What do you actually mean? maybe you should draw it in paint and show us lol

Eta - this is a chifney btw


----------



## lucemoose (8 July 2011)

http://www.equiport.co.uk/products/detail/controller_headcollar/448/

u mean this instead of that exciting link!!!


----------



## much-jittering (8 July 2011)

I've never seen one of them in my life. What's the principle? (You learn something new everyday)


----------



## phantomhorse (8 July 2011)

Do you mean one of these?







Yes, always. Ive used one for about 5 years and bought mine on eBay. Its called a "stephens controller halter". Dont go for the cheaper ones made by Mikmar BTW. They are rubbish. I read a post on here about them and wouldnt buy one even though they are alot cheaper.


----------



## rhino (8 July 2011)

Yes I have used one for a connie stallion (the stephens halter phantomhorse mentioned, NOT the other thing!!)

And I think your IT department was right!


----------



## HappyHorses:) (8 July 2011)

Sniggers at Applecarts link . .  .


----------



## OneInAMillion (9 July 2011)

Thank god the actual link was posted... 
I was busy wondering how on earth that thing could be attached to a horse


----------



## applecart14 (11 July 2011)

lucemoose said:



http://www.equiport.co.uk/products/detail/controller_headcollar/448/

u mean this instead of that exciting link!!!
		
Click to expand...

Yes This link.  I was told it was called a stallion ring.   x 50!! 

Its been really effective with my box rested horse.  He's still reared with me when I walk him in hand but his rears are only very small in comparrison to when he had his bridle on.  

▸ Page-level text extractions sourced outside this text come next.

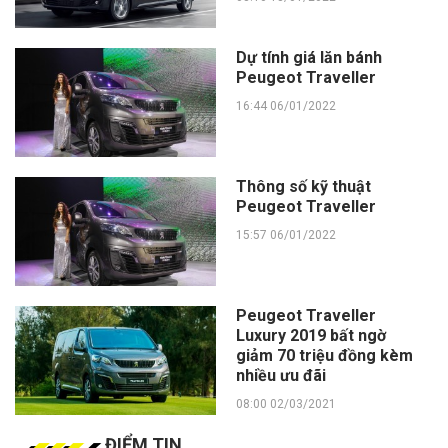
Dự tính giá lăn bánh
Peugeot Traveller
16:44 06/01/2022
Thông số kỹ thuật
Peugeot Traveller
15:57 06/01/2022
Peugeot Traveller
Luxury 2019 bất ngờ
giảm 70 triệu đồng kèm
nhiều ưu đãi
08:00 02/03/2021
ĐIỂM TIN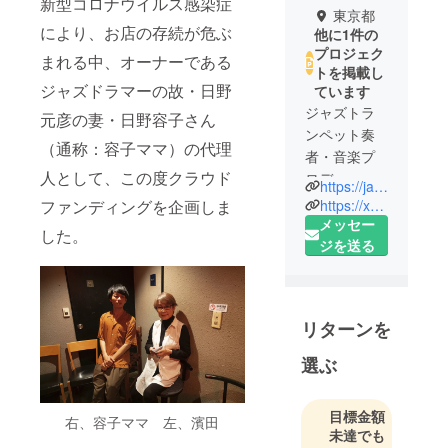
新型コロナウイルス感染症
東京都
により、お店の存続が危ぶ
他に1件の
プロジェク
まれる中、オーナーである
トを掲載し
ジャズドラマーの故・日野
ています
ジャズトラ
元彦の妻・日野容子さん
ンペット奏
（通称：容子ママ）の代理
者・音楽プ
人として、この度クラウド
ロデュー
https://jazz2-0.com/
サー
https://xn--n8jtc3el8459axma.com/
ファンディングを企画しま
Jazz2.0株式
メッセー
した。
会社 代表
ジを送る
取締役
1999年4月
リターンを
12日生まれ
立命館アジ
選ぶ
ア太平洋大
学4回生
目標金額
右、容子ママ 左、濱田
未達でも
東京と別府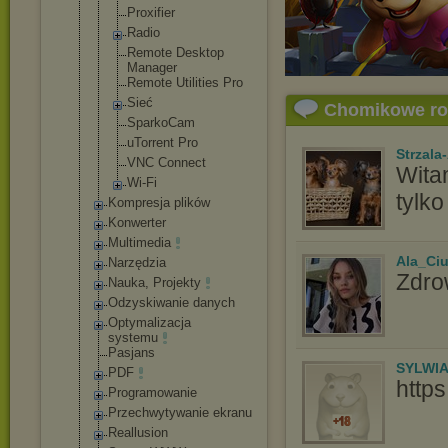
Proxifier
Radio
Remote Desktop
Manager
Remote Utilities Pro
Sieć
Chomikowe r
SparkoCam
uTorrent Pro
Strzala
VNC Connect
Wita
Wi-Fi
tylko
Kompresja plików
Konwerter
Multimedia
Ala_Ci
Narzędzia
Zdro
Nauka, Projekty
Odzyskiwanie danych
Optymalizacja
systemu
Pasjans
SYLWI
PDF
http
Programowanie
Przechwytywani
e ekranu
Reallusion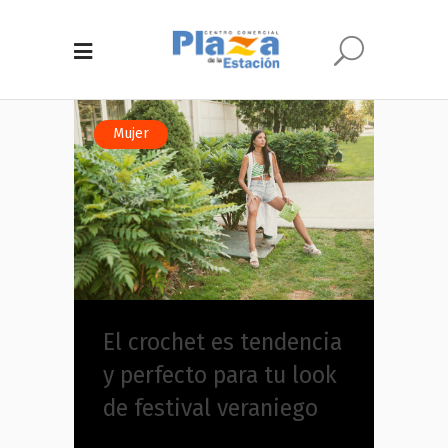
Mujer
El crochet es tendencia
y perfecto para tu look
de festival veraniego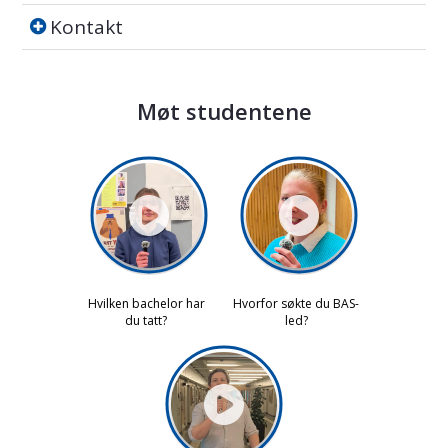
Kontakt
Kontakt
Møt studentene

How funny about the link I did earlier!


----------



## applecart14 (11 July 2011)

xloopylozzax said:



			i hope to god you dont mean the thing in the link! 

Click to expand...

No the first picture in the link!!!  OMG I see what you mean (just looked at the link)!! No wonder IT banned it!! LOL


----------



## NELSON11 (12 July 2011)

As the owner of this headcollar you borrowed Applecart, I would like you to tell me what sort of pornography equipment you are posting on a public forum. Tut tut what will the neighbours say

Ha ha


----------



## rambling (12 July 2011)

I was in a livery yard that had one for use in those sort of circumstances, horses on box rest being walked out or brought out for grass, a very strong badly mannered cob being led in and out . 

They called it a Goresbridge noseband .

It wouldn't be used often just to save someone who might be in danger of injury when dealing with an extreme situation . 

It only comes into play when the horse forgets his manners and any horse I have seen it on has remembered his manners very quickly when wearing it. The bolshy cob might need to have a few days of wearing it a couple of times a year. 
I think I would prefer it to a rope halter because it doesn't close around the muzzle but bumps the horse on the nose when he pushes forward into it. The horse can take the pressure off himself instantaneously once he learns how it works .


----------



## rhino (16 April 2012)

Phillip2012 said:



			I have experienced very similar. It provides much more control.
		
Click to expand...

You've experienced it personally or you've used it on a horse?


----------



## sam3domynant (17 April 2012)

I hate chifneys!! My neighbour seems to think one is needed on her very calm warmblood I see him every morning with it on tied to the trailer ooh it makes my blood boil!! She never could control him just because he's very big x


----------



## Toast (18 April 2012)

Dammit I missed the naughty link!! Chifneys are great pieces of kit if used properly. In the wrong hands they can do awful damage.. as can any bit I suppose. We used them when leading all the stallions at a stud I used to work at.


----------



## Ladydragon (19 April 2012)

Toast said:



			Dammit I missed the naughty link!!
		
Click to expand...

If you look harder...  At all the pictures in the link...


----------



## Caol Ila (19 April 2012)

The link just shows a bunch of pictures of pretty horses.  I wonder if my flatmates have a porn blocker set up on our connection.


----------



## Capriole (19 April 2012)

Caol Ila theres nothing untowards on my search either, can only imagine what everyone else is seeing


----------



## rhino (19 April 2012)

Caol Ila said:



			The link just shows a bunch of pictures of pretty horses.  I wonder if my flatmates have a porn blocker set up on our connection.  

Click to expand...




Capriole said:



			Caol Ila theres nothing untowards on my search either, can only imagine what everyone else is seeing 

Click to expand...

It's an old thread but from what I remember it was a cage type 'device' for human 'stallions'


----------



## Ladydragon (19 April 2012)

rhino said:



			It's an old thread but from what I remember it was a cage type 'device' for human 'stallions'  

Click to expand...

My version of google obviously has no shame...  One of the images at the top of the page, is a 'fitting' for men...

You learn something new every day...


----------



## Caol Ila (19 April 2012)

Yeah, that's what I guess it would be but Google is leaving it to my imagination.


----------